There they go again. In an editorial last week, campus conservatives inexplicably but inevitably repeated the charge that there is some kind of left-wing plot in the halls of academia to deprive them of a full education. It really seems redundant to rehash this tired controversy, but since conservatives are bringing it up again, and since conservative legislators in Colorado are actually proposing a kind of affirmative action for conservative teachers at Colorado universities, a response is called for. The fallacies in their claims become transparent when one looks at the specific arguments made by the article. Easily dismissed are the claims made regarding on-campus organizations and students. They are not classes and nobody is required to be involved with them. If Joe Eldridge decides to organize an anti-war rally, no student is required to attend it or to listen to ideas they might not agree with. The events can have biases, and anyone who wants to avoid those organizations can.
Pro-war students had the same ability to plan for and organize counter-demonstrations and pro-war activities; at least some of them did while using University resources. Incidentally, it is odd for College Republicans to complain of disrupted events, because at least one conservative disrupted an anti-war event held in Kay Spiritual Life Center last year, adorned with pro-war catchphrases. What's good for one group must apply to all others.

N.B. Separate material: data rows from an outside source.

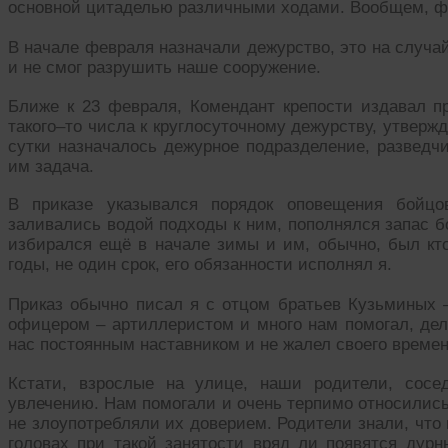
основной цитаделью различными ходами. Вообщем, ф
В начале февраля назначали дежурство, это на случай
и не смог разрушить наше сооружение.
Ближе к 23 февраля, Комендант крепости издавал пр
такого–то числа к круглосуточному дежурству, утверж
сутки назначалось дежурное подразделение, разведчи
им задача.
В приказе указывался порядок оповещения бойцо
заливались водой подходы к ним, пополнялся запас б
избирался ещё в начале зимы и им, обычно, был кто
годы, не один срок, его обязанности исполнял я.
Приказ обычно писал я с отцом братьев Кузьминых
офицером – артиллеристом и много нам помогал, де
нас постоянным наставником и не жалел своего времен
Кстати, взрослые на улице, наши родители, сос
увлечению. Нам помогали и очень терпимо относилис
не злоупотребляли их доверием. Родители знали, что 
головах при такой занятости вряд ли появятся дурн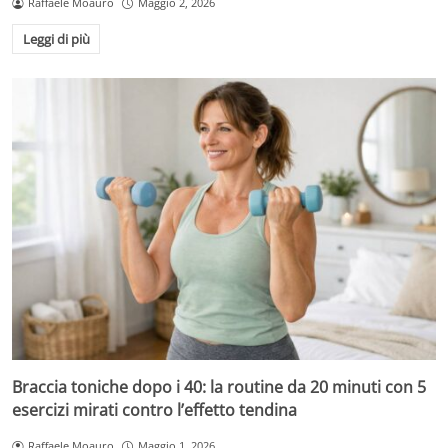
Raffaele Moauro
Maggio 2, 2026
Leggi di più
Braccia toniche dopo i 40: la routine da 20 minuti con 5
esercizi mirati contro l’effetto tendina
Raffaele Moauro
Maggio 1, 2026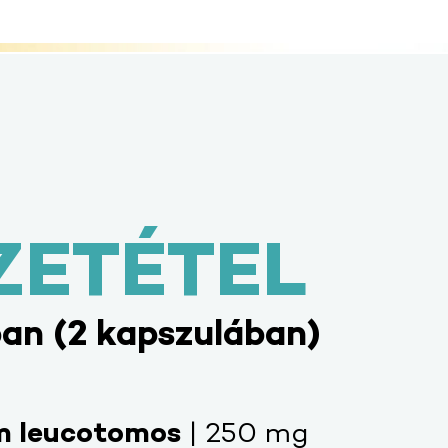
ZETÉTEL
an (2 kapszulában)
m leucotomos
| 250 mg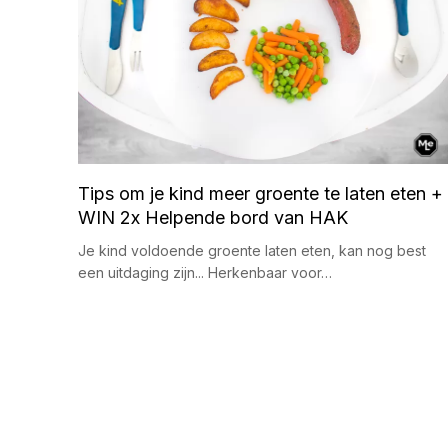
Tips om je kind meer groente te laten eten +
WIN 2x Helpende bord van HAK
Je kind voldoende groente laten eten, kan nog best
een uitdaging zijn... Herkenbaar voor…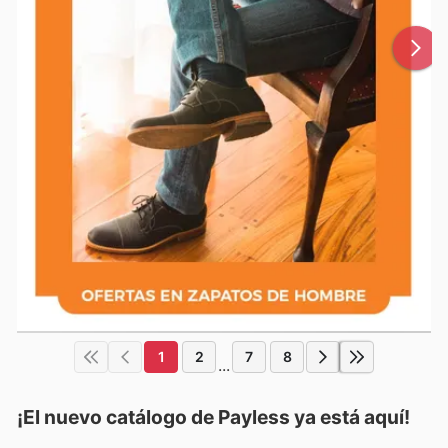
1
2
7
8
...
¡El nuevo catálogo de
Payless
ya está aquí!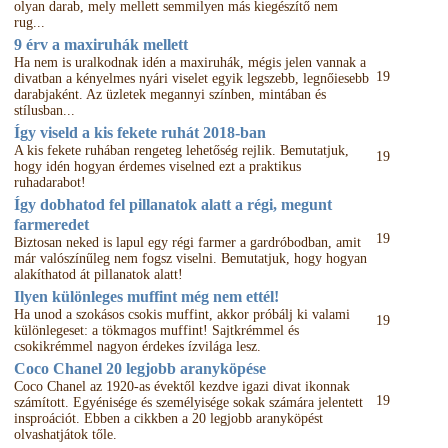
olyan darab, mely mellett semmilyen más kiegészítő nem
rug...
9 érv a maxiruhák mellett
Ha nem is uralkodnak idén a maxiruhák, mégis jelen vannak a
19
divatban a kényelmes nyári viselet egyik legszebb, legnőiesebb
darabjaként. Az üzletek megannyi színben, mintában és
stílusban...
Így viseld a kis fekete ruhát 2018-ban
A kis fekete ruhában rengeteg lehetőség rejlik. Bemutatjuk,
19
hogy idén hogyan érdemes viselned ezt a praktikus
ruhadarabot!
Így dobhatod fel pillanatok alatt a régi, megunt
farmeredet
19
Biztosan neked is lapul egy régi farmer a gardróbodban, amit
már valószínűleg nem fogsz viselni. Bemutatjuk, hogy hogyan
alakíthatod át pillanatok alatt!
Ilyen különleges muffint még nem ettél!
Ha unod a szokásos csokis muffint, akkor próbálj ki valami
19
különlegeset: a tökmagos muffint! Sajtkrémmel és
csokikrémmel nagyon érdekes ízvilága lesz.
Coco Chanel 20 legjobb aranyköpése
Coco Chanel az 1920-as évektől kezdve igazi divat ikonnak
19
számított. Egyénisége és személyisége sokak számára jelentett
insproációt. Ebben a cikkben a 20 legjobb aranyköpést
olvashatjátok tőle.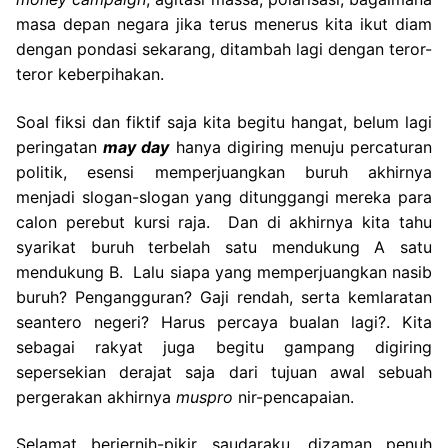
masa depan negara jika terus menerus kita ikut diam
dengan pondasi sekarang, ditambah lagi dengan teror-
teror keberpihakan.
Soal fiksi dan fiktif saja kita begitu hangat, belum lagi
peringatan
may day
hanya digiring menuju percaturan
politik, esensi memperjuangkan buruh akhirnya
menjadi slogan-slogan yang ditunggangi mereka para
calon perebut kursi raja. Dan di akhirnya kita tahu
syarikat buruh terbelah satu mendukung A satu
mendukung B. Lalu siapa yang memperjuangkan nasib
buruh? Pengangguran? Gaji rendah, serta kemlaratan
seantero negeri? Harus percaya bualan lagi?. Kita
sebagai rakyat juga begitu gampang digiring
sepersekian derajat saja dari tujuan awal sebuah
pergerakan akhirnya
muspro
nir-pencapaian.
Selamat berjernih-pikir saudaraku, dizaman penuh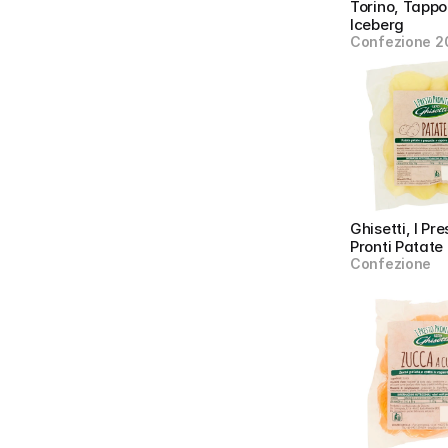
Torino, Tappo
Iceberg
Confezione 2
Ghisetti, I Pre
Pronti Patate
Confezione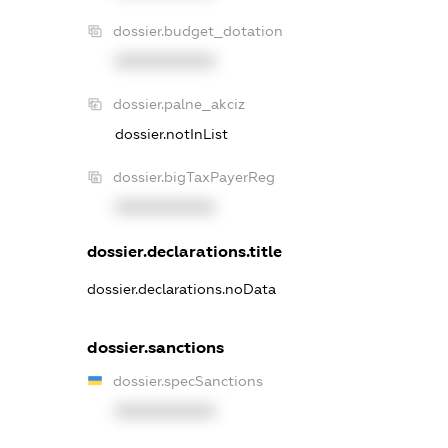
dossier.budget_dotation
XXXXXXXXXX
dossier.palne_akciz
dossier.notInList
dossier.bigTaxPayerReg
XXXXXXXXXX
dossier.declarations.title
dossier.declarations.noData
dossier.sanctions
dossier.specSanctions
XXXXXXXXXX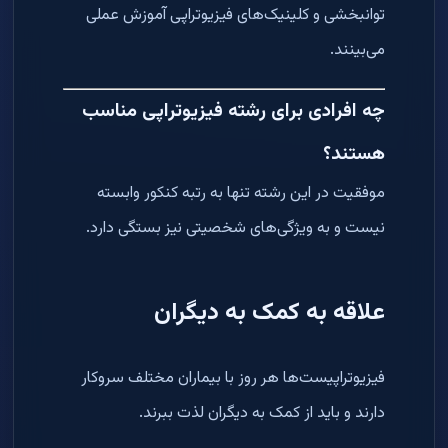
توانبخشی و کلینیک‌های فیزیوتراپی آموزش عملی
می‌بینند.
چه افرادی برای رشته فیزیوتراپی مناسب
هستند؟
موفقیت در این رشته تنها به رتبه کنکور وابسته
نیست و به ویژگی‌های شخصیتی نیز بستگی دارد.
علاقه به کمک به دیگران
فیزیوتراپیست‌ها هر روز با بیماران مختلف سروکار
دارند و باید از کمک به دیگران لذت ببرند.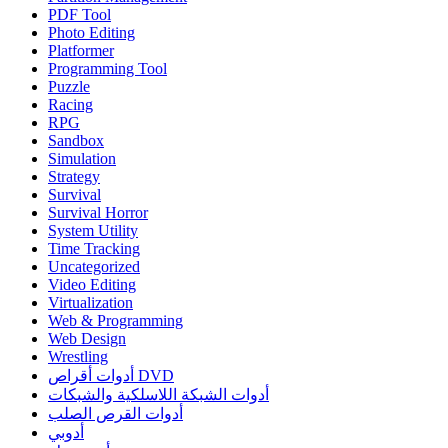
PDF Tool
Photo Editing
Platformer
Programming Tool
Puzzle
Racing
RPG
Sandbox
Simulation
Strategy
Survival
Survival Horror
System Utility
Time Tracking
Uncategorized
Video Editing
Virtualization
Web & Programming
Web Design
Wrestling
أدوات أقراص DVD
أدوات الشبكة اللاسلكية والشبكات
أدوات القرص الصلب
أدوبي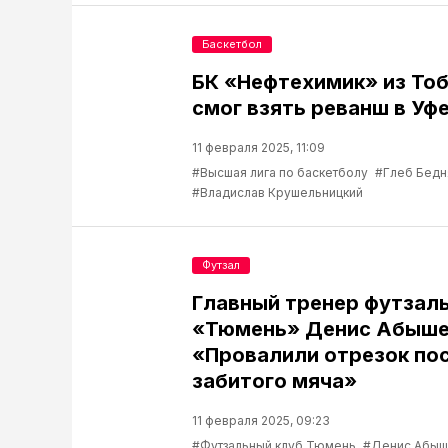
Баскетбол
БК «Нефтехимик» из Тоб
смог взять реванш в Уф
11 февраля 2025, 11:09
#Высшая лига по баскетболу
#Глеб Бедн
#Владислав Крушельницкий
Футзал
Главный тренер футзаль
«Тюмень» Денис Абыше
«Провалили отрезок по
забитого мяча»
11 февраля 2025, 09:23
#Футзальный клуб Тюмень
#Денис Абыш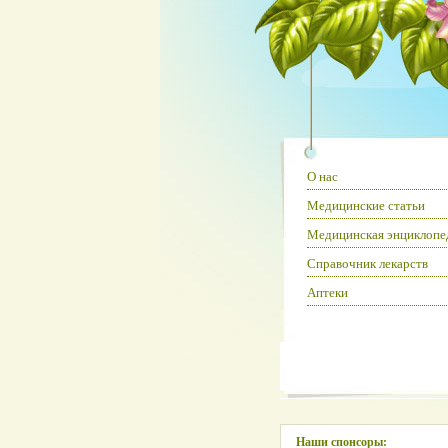
О нас
Медицинские статьи
Медицинская энциклопе
Справочник лекарств
Аптеки
Наши спонсоры: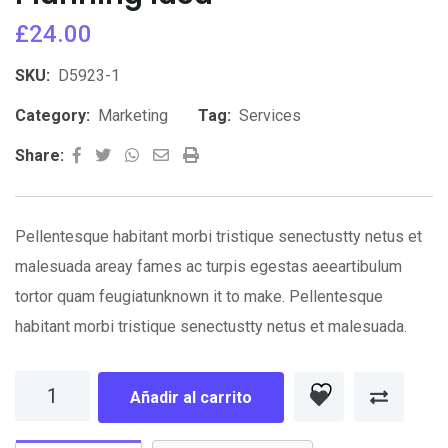
£
24.00
SKU:
D5923-1
Category:
Marketing
Tag:
Services
Whatsapp
Share
Print
Share:
via
Email
Pellentesque habitant morbi tristique senectustty netus et
malesuada areay fames ac turpis egestas aeeartibulum
tortor quam feugiatunknown it to make. Pellentesque
habitant morbi tristique senectustty netus et malesuada.
Planning
Añadir al carrito
Idea
cantidad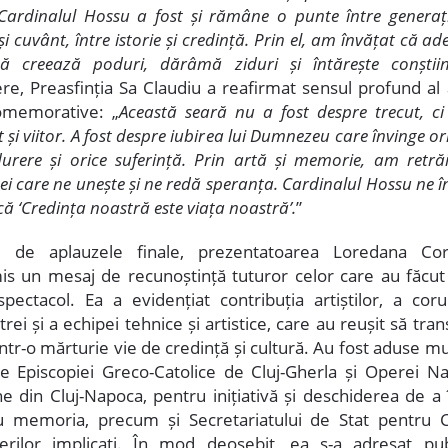
. Cardinalul Hossu a fost și rămâne o punte între generații
și cuvânt, între istorie și credință. Prin el, am învățat că a
ță creează poduri, dărâmă ziduri și întărește conștiin
ere, Preasfinția Sa Claudiu a reafirmat sensul profund al 
omemorative: „
Această seară nu a fost despre trecut, ci
 și viitor. A fost despre iubirea lui Dumnezeu care învinge or
durere și orice suferință. Prin artă și memorie, am retrăi
ei care ne unește și ne redă speranța. Cardinalul Hossu ne î
că ‘Credința noastră este viața noastră’.
”
te de aplauzele finale, prezentatoarea Loredana Cor
is un mesaj de recunoștință tuturor celor care au făcut 
spectacol. Ea a evidențiat contribuția artiștilor, a corur
rei și a echipei tehnice și artistice, care au reușit să tr
ntr-o mărturie vie de credință și cultură. Au fost aduse m
le Episcopiei Greco-Catolice de Cluj-Gherla și Operei Na
 din Cluj-Napoca, pentru inițiativă și deschiderea de a 
u memoria, precum și Secretariatului de Stat pentru C
erilor implicați. În mod deosebit, ea s-a adresat publ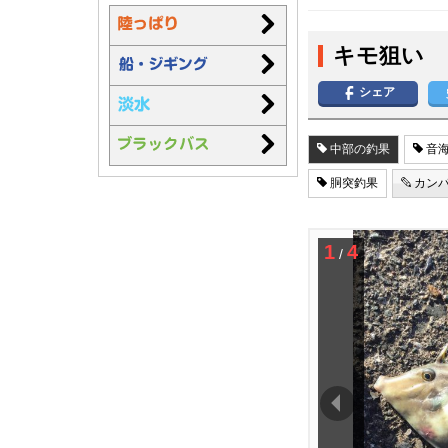
キモ狙い
シェア
中部の釣果
音海
胴突釣果
カン
1
4
/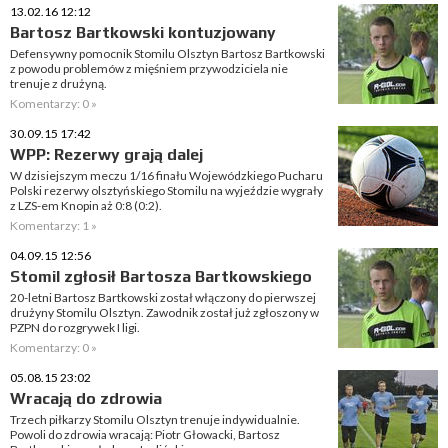
13.02.16 12:12
Bartosz Bartkowski kontuzjowany
Defensywny pomocnik Stomilu Olsztyn Bartosz Bartkowski
z powodu problemów z mięśniem przywodziciela nie
trenuje z drużyną.
Komentarzy: 0 »
30.09.15 17:42
WPP: Rezerwy grają dalej
W dzisiejszym meczu 1/16 finału Wojewódzkiego Pucharu
Polski rezerwy olsztyńskiego Stomilu na wyjeździe wygrały
z LZS-em Knopin aż 0:8 (0:2).
Komentarzy: 1 »
04.09.15 12:56
Stomil zgłosił Bartosza Bartkowskiego
20-letni Bartosz Bartkowski został włączony do pierwszej
drużyny Stomilu Olsztyn. Zawodnik został już zgłoszony w
PZPN do rozgrywek I ligi.
Komentarzy: 0 »
05.08.15 23:02
Wracają do zdrowia
Trzech piłkarzy Stomilu Olsztyn trenuje indywidualnie.
Powoli do zdrowia wracają: Piotr Głowacki, Bartosz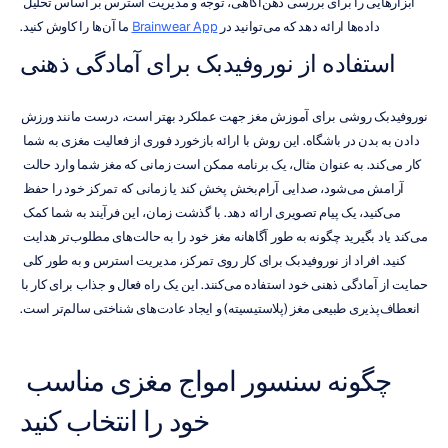
ابزارهایی را برای بررسی ذهن‌آگاهی، توجه و مدیریت استرس بر اساس تحلیل 
داده‌ها ارائه دهد که می‌توانید در 
Brainwear App
 ما آن‌ها را کاوش کنید.
استفاده از نوروفیدبک برای آمادگی ذهنی
نوروفیدبک روشی برای آموزش مغز جهت عملکرد بهتر است، درست مانند ورزش 
دادن به بدن در باشگاه. این روش با ارائه بازخورد فوری از فعالیت مغزی به شما 
کار می‌کند. به عنوان مثال، یک برنامه ممکن است زمانی که مغز شما وارد حالت 
آرامش می‌شود، صدایی آرام‌بخش پخش کند یا زمانی که تمرکز خود را حفظ 
می‌کنید، یک پیام تصویری ارائه دهد. با گذشت زمان، این فرآیند به شما کمک 
می‌کند یاد بگیرید چگونه به طور آگاهانه مغز خود را به حالت‌های مطلوب‌تر هدایت 
کنید. افراد از نوروفیدبک برای کار روی تمرکز، مدیریت استرس و به طور کلی 
حمایت از آمادگی ذهنی خود استفاده می‌کنند. این یک راه فعال و جذاب برای کار با 
انعطاف‌پذیری طبیعی مغز (پلاستیسیته) و ایجاد عادت‌های شناختی سالم‌تر است.
چگونه سنسور امواج مغزی مناسب 
خود را انتخاب کنید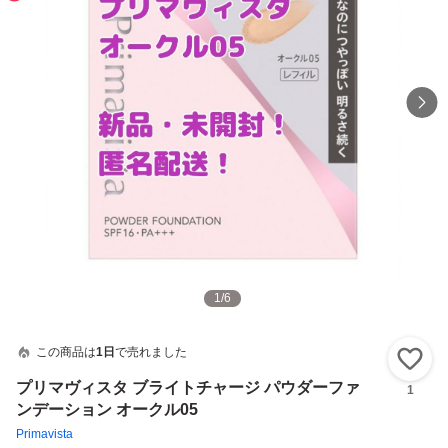
1
/
6
この商品は
1日
で売れました
い
プリマヴィスタ ブライトチャージ パウダーファ
1
ンデーション オークル05
Primavista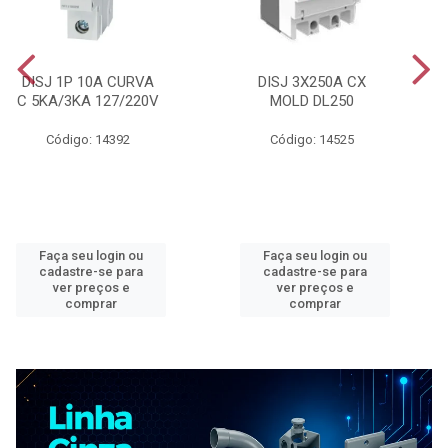
DISJ 1P 10A CURVA
DISJ 3X250A CX
C 5KA/3KA 127/220V
MOLD DL250
Código: 14392
Código: 14525
Faça seu login ou
Faça seu login ou
cadastre-se para
cadastre-se para
ver preços e
ver preços e
comprar
comprar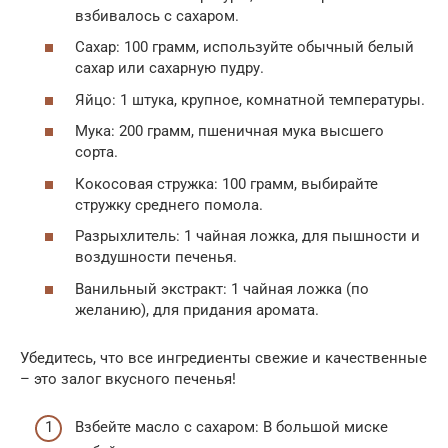
взбивалось с сахаром.
Сахар: 100 грамм, используйте обычный белый
сахар или сахарную пудру.
Яйцо: 1 штука, крупное, комнатной температуры.
Мука: 200 грамм, пшеничная мука высшего
сорта.
Кокосовая стружка: 100 грамм, выбирайте
стружку среднего помола.
Разрыхлитель: 1 чайная ложка, для пышности и
воздушности печенья.
Ванильный экстракт: 1 чайная ложка (по
желанию), для придания аромата.
Убедитесь, что все ингредиенты свежие и качественные
– это залог вкусного печенья!
Взбейте масло с сахаром: В большой миске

The authors' claims regarding actual academic settings have scarcely more merit. To be fair, Professor Kuznick's remark was wrongheaded; it's wrong to tell people who disagree with you that they are thoughtless and are giving comfort to the enemy. The validity of the conservative claims ends there, though. The idea that education comes solely from unquestioning reading of course materials betrays a misunderstanding of academics. The purpose of course materials is not that students should take them at face value and accept them whole; it is that students, in an academic setting such as AU, should examine them, analyze them, think about them, and sometimes critique them. Many sources and materials are assigned to give students a sense of different perspectives and theories that exist in regard to different subjects. Even when sources are not specifically designated as only representing different theories or approaches to an issue, students are not obligated to accept that the ideas presented are the only correct way of looking at an issue. Academic settings encourage students to do the opposite. Reading and disseminating materials is a valuable learning experience, and looking at course materials with biases offers contributions to, not detractions from, the education of college students.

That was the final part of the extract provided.